:: Provided data
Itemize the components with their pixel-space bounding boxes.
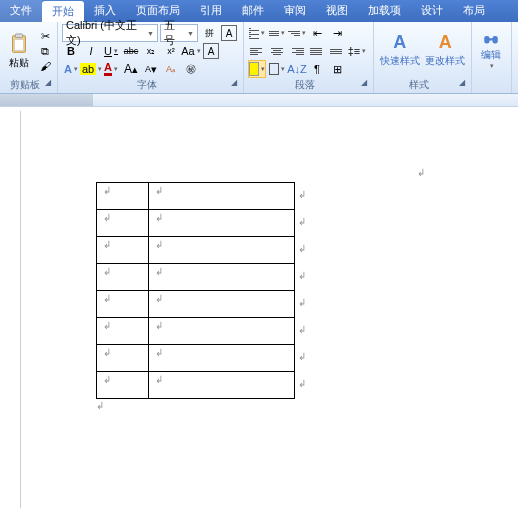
shrink-font-button[interactable]: A▾ (142, 60, 160, 78)
phonetic-guide-button[interactable]: 拼 (200, 24, 218, 42)
align-center-button[interactable] (268, 42, 286, 60)
table-cell[interactable]: ↲↲ (149, 183, 295, 210)
font-name-combo[interactable]: Calibri (中文正文)▼ (62, 24, 158, 42)
document-table[interactable]: ↲↲↲↲↲↲↲↲↲↲↲↲↲↲↲↲↲↲↲↲↲↲↲↲ (96, 182, 295, 399)
styles-dialog-launcher[interactable]: ◢ (459, 78, 465, 87)
tab-review[interactable]: 审阅 (274, 0, 316, 22)
table-cell[interactable]: ↲ (97, 210, 149, 237)
table-row[interactable]: ↲↲↲ (97, 264, 295, 291)
document-page[interactable]: ↲ ↲↲↲↲↲↲↲↲↲↲↲↲↲↲↲↲↲↲↲↲↲↲↲↲ ↲ (20, 111, 518, 508)
quick-styles-icon: A (393, 32, 406, 53)
sort-button[interactable]: A↓Z (288, 60, 306, 78)
font-group-label: 字体 (137, 79, 157, 90)
change-styles-icon: A (439, 32, 452, 53)
table-cell[interactable]: ↲ (97, 372, 149, 399)
table-row[interactable]: ↲↲↲ (97, 183, 295, 210)
table-cell[interactable]: ↲ (97, 318, 149, 345)
tab-design[interactable]: 设计 (411, 0, 453, 22)
multilevel-icon (288, 26, 300, 40)
bullets-button[interactable]: ▾ (248, 24, 266, 42)
chevron-down-icon: ▾ (114, 47, 118, 55)
highlight-button[interactable]: ab▾ (82, 60, 100, 78)
snap-grid-button[interactable]: ⊞ (328, 60, 346, 78)
bold-button[interactable]: B (62, 42, 80, 60)
table-cell[interactable]: ↲↲ (149, 237, 295, 264)
borders-button[interactable]: ▾ (268, 60, 286, 78)
superscript-button[interactable]: x² (162, 42, 180, 60)
table-row[interactable]: ↲↲↲ (97, 237, 295, 264)
tab-table-layout[interactable]: 布局 (453, 0, 495, 22)
clipboard-dialog-launcher[interactable]: ◢ (45, 78, 51, 87)
table-row[interactable]: ↲↲↲ (97, 210, 295, 237)
indent-inc-button[interactable]: ⇥ (328, 24, 346, 42)
font-color-button[interactable]: A▾ (102, 60, 120, 78)
align-left-button[interactable] (248, 42, 266, 60)
change-styles-label: 更改样式 (425, 54, 465, 68)
align-right-button[interactable] (288, 42, 306, 60)
format-painter-button[interactable]: 🖌 (37, 59, 53, 73)
align-justify-button[interactable] (308, 42, 326, 60)
text-effects-button[interactable]: A▾ (62, 60, 80, 78)
numbering-button[interactable]: ▾ (268, 24, 286, 42)
char-border-button[interactable]: A (220, 24, 238, 42)
grow-font-button[interactable]: A▴ (122, 60, 140, 78)
table-row[interactable]: ↲↲↲ (97, 291, 295, 318)
font-size-combo[interactable]: 五号▼ (160, 24, 198, 42)
group-clipboard: 粘贴 ✂ ⧉ 🖌 剪贴板◢ (0, 22, 58, 93)
table-row[interactable]: ↲↲↲ (97, 318, 295, 345)
align-dist-button[interactable] (328, 42, 346, 60)
tab-mailings[interactable]: 邮件 (232, 0, 274, 22)
copy-button[interactable]: ⧉ (37, 44, 53, 58)
table-cell[interactable]: ↲ (97, 345, 149, 372)
paragraph-dialog-launcher[interactable]: ◢ (361, 78, 367, 87)
align-dist-icon (330, 44, 344, 58)
chevron-down-icon: ▾ (114, 65, 118, 73)
table-cell[interactable]: ↲↲ (149, 264, 295, 291)
table-cell[interactable]: ↲ (97, 264, 149, 291)
table-row[interactable]: ↲↲↲ (97, 372, 295, 399)
tab-view[interactable]: 视图 (316, 0, 358, 22)
underline-button[interactable]: U▾ (102, 42, 120, 60)
enclose-char-button[interactable]: ㊙ (182, 60, 200, 78)
table-cell[interactable]: ↲↲ (149, 210, 295, 237)
strike-button[interactable]: abc (122, 42, 140, 60)
clear-format-button[interactable]: Aₐ (162, 60, 180, 78)
italic-button[interactable]: I (82, 42, 100, 60)
indent-dec-button[interactable]: ⇤ (308, 24, 326, 42)
font-dialog-launcher[interactable]: ◢ (231, 78, 237, 87)
document-viewport[interactable]: ↲ ↲↲↲↲↲↲↲↲↲↲↲↲↲↲↲↲↲↲↲↲↲↲↲↲ ↲ (0, 107, 518, 508)
table-cell[interactable]: ↲↲ (149, 372, 295, 399)
shrink-font-icon: A (145, 64, 151, 74)
table-cell[interactable]: ↲ (97, 291, 149, 318)
align-justify-icon (310, 44, 324, 58)
table-cell[interactable]: ↲↲ (149, 291, 295, 318)
char-shading-button[interactable]: A (202, 42, 220, 60)
change-case-button[interactable]: Aa▾ (182, 42, 200, 60)
table-cell[interactable]: ↲ (97, 183, 149, 210)
paste-button[interactable]: 粘贴 (4, 31, 33, 71)
change-styles-button[interactable]: A 更改样式 (424, 29, 468, 71)
quick-styles-button[interactable]: A 快速样式 (378, 29, 422, 71)
horizontal-ruler[interactable] (0, 94, 518, 107)
table-cell[interactable]: ↲ (97, 237, 149, 264)
chevron-down-icon: ▼ (187, 30, 194, 37)
multilevel-button[interactable]: ▾ (288, 24, 306, 42)
subscript-button[interactable]: x₂ (142, 42, 160, 60)
editing-button[interactable]: 编辑 ▾ (476, 29, 506, 71)
table-cell[interactable]: ↲↲ (149, 345, 295, 372)
shading-button[interactable]: ▾ (248, 60, 266, 78)
indent-icon: ⇥ (333, 27, 342, 40)
tab-references[interactable]: 引用 (190, 0, 232, 22)
tab-file[interactable]: 文件 (0, 0, 42, 22)
ruler-margin (0, 94, 93, 106)
cut-button[interactable]: ✂ (37, 29, 53, 43)
table-cell[interactable]: ↲↲ (149, 318, 295, 345)
show-marks-button[interactable]: ¶ (308, 60, 326, 78)
tab-addins[interactable]: 加载项 (358, 0, 411, 22)
chevron-down-icon: ▼ (147, 30, 154, 37)
table-row[interactable]: ↲↲↲ (97, 345, 295, 372)
line-spacing-button[interactable]: ‡≡▾ (348, 42, 366, 60)
chevron-down-icon: ▾ (281, 65, 285, 73)
row-end-mark: ↲ (298, 216, 306, 227)
clipboard-group-label: 剪贴板 (10, 79, 40, 90)
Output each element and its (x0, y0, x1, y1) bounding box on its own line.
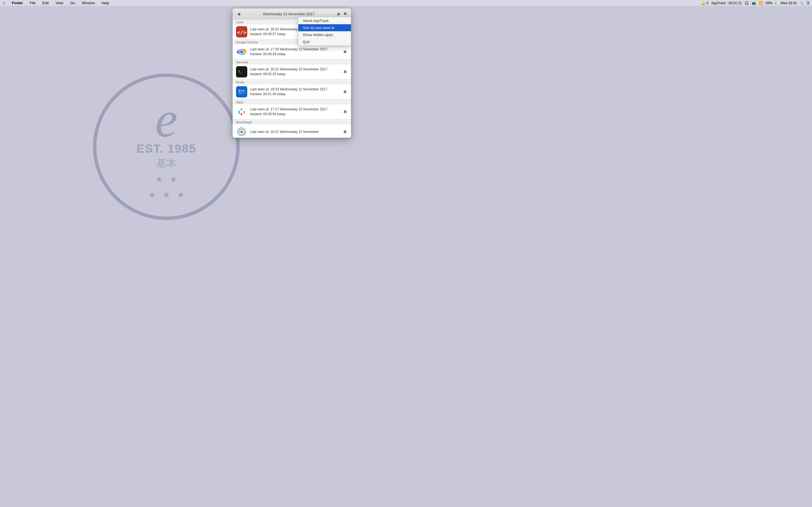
menu-view[interactable]: View (54, 0, 64, 6)
menubar:  Finder File Edit View Go Window Help 🔔… (0, 0, 406, 6)
app-row-terminal: $_ Last seen at: 18:31 Wednesday 22 Nove… (233, 64, 351, 79)
next-day-button[interactable]: ▶ (336, 11, 342, 17)
svg-point-14 (243, 91, 244, 92)
app-icon-chrome (236, 46, 247, 57)
prev-day-button[interactable]: ◀ (236, 11, 242, 17)
context-menu-quit[interactable]: Quit (298, 38, 351, 45)
stars-top-row: ★ ★ (155, 174, 177, 184)
watermark-stars: ★ ★ ★ ★ ★ (148, 174, 185, 200)
svg-rect-16 (238, 111, 240, 112)
app-row-finder: Last seen at: 18:33 Wednesday 22 Novembe… (233, 84, 351, 100)
app-info-terminal: Last seen at: 18:31 Wednesday 22 Novembe… (250, 67, 339, 76)
svg-rect-21 (243, 112, 245, 114)
section-label-wordtarget: WordTarget (233, 119, 351, 124)
app-icon-slack (236, 106, 247, 117)
watermark-est: EST. 1985 (137, 142, 196, 156)
app-icon-wordtarget (236, 126, 247, 137)
app-info-chrome: Last seen at: 17:30 Wednesday 22 Novembe… (250, 47, 339, 57)
window-date-title: Wednesday 22 November 2017 (242, 12, 336, 16)
remove-slack-button[interactable]: ✕ (342, 109, 348, 115)
svg-rect-20 (238, 112, 240, 114)
section-label-terminal: Terminal (233, 59, 351, 64)
svg-rect-19 (241, 114, 242, 115)
app-name[interactable]: Finder (11, 0, 24, 6)
menu-help[interactable]: Help (100, 0, 110, 6)
star-icon: ★ (155, 174, 163, 184)
context-menu: About AppTrack Sort by last used at Show… (298, 17, 351, 46)
apple-menu[interactable]:  (2, 0, 6, 6)
watermark-circle: e EST. 1985 基本 ★ ★ ★ ★ ★ (93, 73, 240, 220)
apptrack-window: ◀ Wednesday 22 November 2017 ▶ ✕ Code </… (233, 8, 351, 138)
context-menu-sort[interactable]: Sort by last used at (298, 24, 351, 31)
stars-middle-row: ★ ★ ★ (148, 190, 185, 200)
star-icon: ★ (177, 190, 185, 200)
context-menu-hidden[interactable]: Show hidden apps (298, 31, 351, 38)
app-icon-terminal: $_ (236, 66, 247, 77)
menubar-left:  Finder File Edit View Go Window Help (2, 0, 110, 6)
svg-rect-18 (243, 111, 245, 112)
app-info-wordtarget: Last seen at: 18:31 Wednesday 22 Novembe… (250, 129, 339, 134)
remove-terminal-button[interactable]: ✕ (342, 69, 348, 75)
svg-point-5 (240, 50, 243, 54)
remove-chrome-button[interactable]: ✕ (342, 49, 348, 55)
menu-window[interactable]: Window (81, 0, 96, 6)
section-label-slack: Slack (233, 100, 351, 105)
menu-go[interactable]: Go (69, 0, 76, 6)
svg-point-11 (239, 91, 240, 92)
app-info-finder: Last seen at: 18:33 Wednesday 22 Novembe… (250, 87, 339, 97)
app-row-wordtarget: Last seen at: 18:31 Wednesday 22 Novembe… (233, 124, 351, 138)
menu-file[interactable]: File (29, 0, 37, 6)
star-icon: ★ (148, 190, 156, 200)
svg-rect-15 (236, 106, 247, 117)
remove-finder-button[interactable]: ✕ (342, 89, 348, 95)
app-info-slack: Last seen at: 17:27 Wednesday 22 Novembe… (250, 107, 339, 117)
svg-point-25 (241, 131, 243, 133)
app-row-slack: Last seen at: 17:27 Wednesday 22 Novembe… (233, 105, 351, 119)
close-window-button[interactable]: ✕ (342, 11, 348, 17)
app-icon-code: </> (236, 26, 247, 38)
svg-rect-17 (241, 108, 242, 110)
app-row-chrome: Last seen at: 17:30 Wednesday 22 Novembe… (233, 45, 351, 59)
remove-wordtarget-button[interactable]: ✕ (342, 129, 348, 135)
menu-edit[interactable]: Edit (42, 0, 50, 6)
watermark-kanji: 基本 (156, 157, 176, 170)
star-icon: ★ (163, 190, 170, 200)
app-icon-finder (236, 86, 247, 98)
svg-text:$_: $_ (238, 69, 242, 73)
section-label-finder: Finder (233, 79, 351, 84)
svg-text:</>: </> (237, 29, 246, 35)
context-menu-about[interactable]: About AppTrack (298, 17, 351, 24)
watermark-letter: e (155, 94, 177, 145)
star-icon: ★ (170, 174, 177, 184)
::::
Count each line of the material that includes the string "remove", then give only the total.

● Answer box
5